The Modern Period: The war

As for other domains including administrative and socio-economic development, any progress that had been made in cultural heritage management since Independence was lost over the following decades. The activities of the Conservation were considerably reduced from the early 1970s on. Military presence in the region progressively rendered the archaeological sites inaccessible. As the Park itself fell into the hands of Khmer Rouge and Vietnamese troops, the Conservation shifted its efforts to sites in and south of Siem Reap town. The research, conservation and restoration program that had expanded and reinforced its internal coherency, especially in the 1960s, was dismantled. With the rise of the Khmer Rouge to power in April 1975, all the elements of the living Buddhist cult, were purposely destroyed (religious leaders, Buddhist monasteries, Buddha images, manuscripts, etc.), but the Khmer Rouge had no systematic policy concerning the vast quantities of archaeological material at their disposal. Indifference seems to have been the general rule, and the monuments, as well as objects placed in the Conservation were for the most part simply neglected.

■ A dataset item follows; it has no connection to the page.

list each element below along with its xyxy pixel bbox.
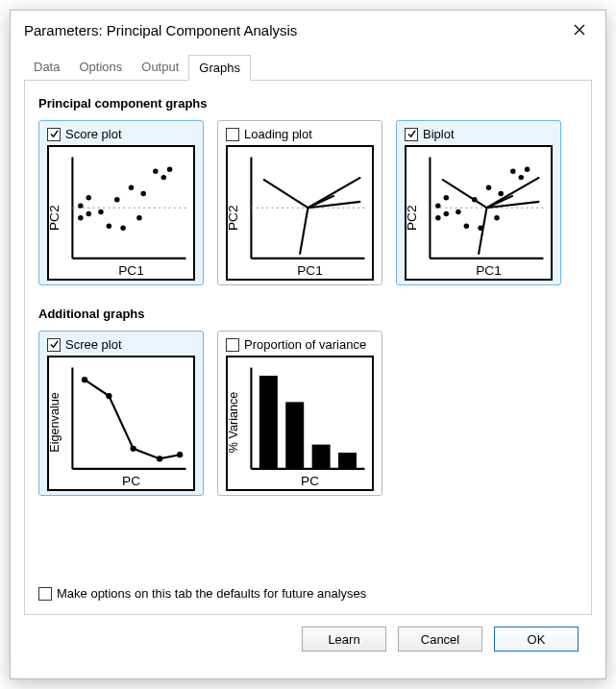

However, while Angkor was physically abandoned, the concept of Angkor as a civilization did figure in Khmer Rouge ideology. The temple of Angkor Wat adorned Democratic Kampuchea's national flag. The national hymn proclaimed Khmer Rouge advances on Angkorian civilization. Cynically denouncing the "slave labor" through which the ancient Empire was built, the Khmer Rouge nonetheless capitalized on Angkor as the hereditary model on which an ideology of personal sacrifice for monumental collective works was based. Nonetheless, the Angkorian heritage did not escape the Khmer Rouge period unscathed. Mines were detonated, for example, at certain post-Angkorian stone Buddha images. Numerous post-Angkorian wooden images from Angkor Wat are known to have been burned for firewood. In comparison to the architectural and artistic heritage, the Angkorian hydrological infrastructure suffered most at the hands of the Khmer Rouge. Massive engineering projects undertaken with forced labor and ostensibly meant to augment irrigation capacities proved counterproductive, disrupting rather than ameliorating the pre-war hydrological system, itself largely based on Angkorian structures. These alterations made to a hydrological network that in centuries of use had proved to be efficient continue to hamper development in Siem Reap today.

Driving out the Khmer Rouge in 1979, Vietnamese troops took over the town of Siem Reap, contributing to the desstruction and looting of Angkor. Occupying troops started with-drawing from the Conservation compound in October of 1980, at which time an Indian delegation visited Angkor to undertake the first archaeologi-cal inspection since the early 1970s. A Khmer conservation team was pro-gressively established in the compound, and by February 1982 Vietnamese military presence in the compound had come to an end.